> Exercise
Using the entries that follow, state how many lines contain "Ferrari", with no other words.

Data extracted from a collection:
+===+
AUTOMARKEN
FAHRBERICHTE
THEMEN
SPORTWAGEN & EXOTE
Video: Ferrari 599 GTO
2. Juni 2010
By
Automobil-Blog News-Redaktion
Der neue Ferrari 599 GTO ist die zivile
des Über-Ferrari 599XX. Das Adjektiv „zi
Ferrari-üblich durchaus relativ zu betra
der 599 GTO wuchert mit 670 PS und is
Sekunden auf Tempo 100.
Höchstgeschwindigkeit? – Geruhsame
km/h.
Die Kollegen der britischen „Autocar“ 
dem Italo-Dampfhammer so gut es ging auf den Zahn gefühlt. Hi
+===+
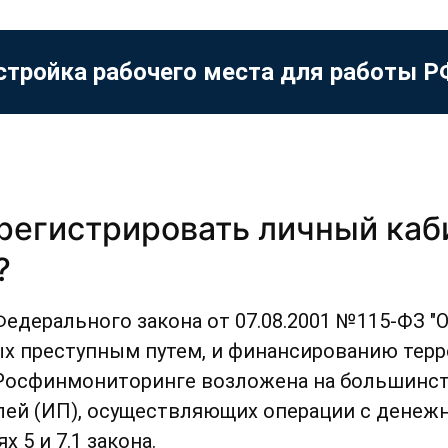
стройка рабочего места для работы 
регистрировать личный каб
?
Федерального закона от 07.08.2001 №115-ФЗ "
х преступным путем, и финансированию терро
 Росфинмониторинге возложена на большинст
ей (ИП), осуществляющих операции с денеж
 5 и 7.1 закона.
+===+
> Answer to this task
4